• [TASK REQUIREMENTS]
In how many lines of the records does "progress" appear? Answer with one number.

### EXCERPTED RECORDS ###

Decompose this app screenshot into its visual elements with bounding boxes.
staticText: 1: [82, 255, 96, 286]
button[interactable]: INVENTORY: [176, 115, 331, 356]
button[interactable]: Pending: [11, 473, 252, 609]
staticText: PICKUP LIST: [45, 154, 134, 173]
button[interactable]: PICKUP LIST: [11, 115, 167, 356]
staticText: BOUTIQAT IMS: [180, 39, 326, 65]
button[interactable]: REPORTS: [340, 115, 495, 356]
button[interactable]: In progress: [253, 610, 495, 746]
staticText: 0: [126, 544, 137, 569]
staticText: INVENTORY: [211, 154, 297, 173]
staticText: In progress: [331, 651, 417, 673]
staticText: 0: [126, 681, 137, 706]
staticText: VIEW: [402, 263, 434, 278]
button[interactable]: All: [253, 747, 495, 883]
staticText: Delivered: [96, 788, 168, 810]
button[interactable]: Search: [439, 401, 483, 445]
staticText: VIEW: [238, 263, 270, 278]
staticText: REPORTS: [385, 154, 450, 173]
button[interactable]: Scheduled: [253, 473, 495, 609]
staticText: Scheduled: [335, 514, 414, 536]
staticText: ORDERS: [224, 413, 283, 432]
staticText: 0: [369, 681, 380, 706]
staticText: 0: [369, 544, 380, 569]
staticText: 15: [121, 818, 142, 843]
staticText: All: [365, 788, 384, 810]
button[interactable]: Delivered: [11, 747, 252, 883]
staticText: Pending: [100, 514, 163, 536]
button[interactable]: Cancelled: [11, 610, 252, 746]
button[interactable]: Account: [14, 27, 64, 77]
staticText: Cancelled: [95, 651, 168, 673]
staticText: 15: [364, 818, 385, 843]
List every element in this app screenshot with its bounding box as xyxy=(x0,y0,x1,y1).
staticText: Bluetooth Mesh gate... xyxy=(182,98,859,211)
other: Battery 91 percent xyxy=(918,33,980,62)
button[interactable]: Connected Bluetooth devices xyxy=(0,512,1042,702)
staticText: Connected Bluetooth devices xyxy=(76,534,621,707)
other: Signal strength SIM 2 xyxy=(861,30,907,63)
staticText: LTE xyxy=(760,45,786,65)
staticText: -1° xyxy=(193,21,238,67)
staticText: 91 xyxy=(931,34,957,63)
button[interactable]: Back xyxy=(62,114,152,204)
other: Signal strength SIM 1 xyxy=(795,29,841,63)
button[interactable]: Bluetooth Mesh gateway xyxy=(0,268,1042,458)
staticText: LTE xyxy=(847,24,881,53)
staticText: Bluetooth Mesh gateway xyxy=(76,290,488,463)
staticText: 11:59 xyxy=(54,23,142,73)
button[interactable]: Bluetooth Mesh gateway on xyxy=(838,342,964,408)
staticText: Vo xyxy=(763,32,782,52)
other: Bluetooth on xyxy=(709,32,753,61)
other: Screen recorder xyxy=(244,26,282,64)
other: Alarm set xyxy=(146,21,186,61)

###

• [SOLUTION FOR THIS TASK]
2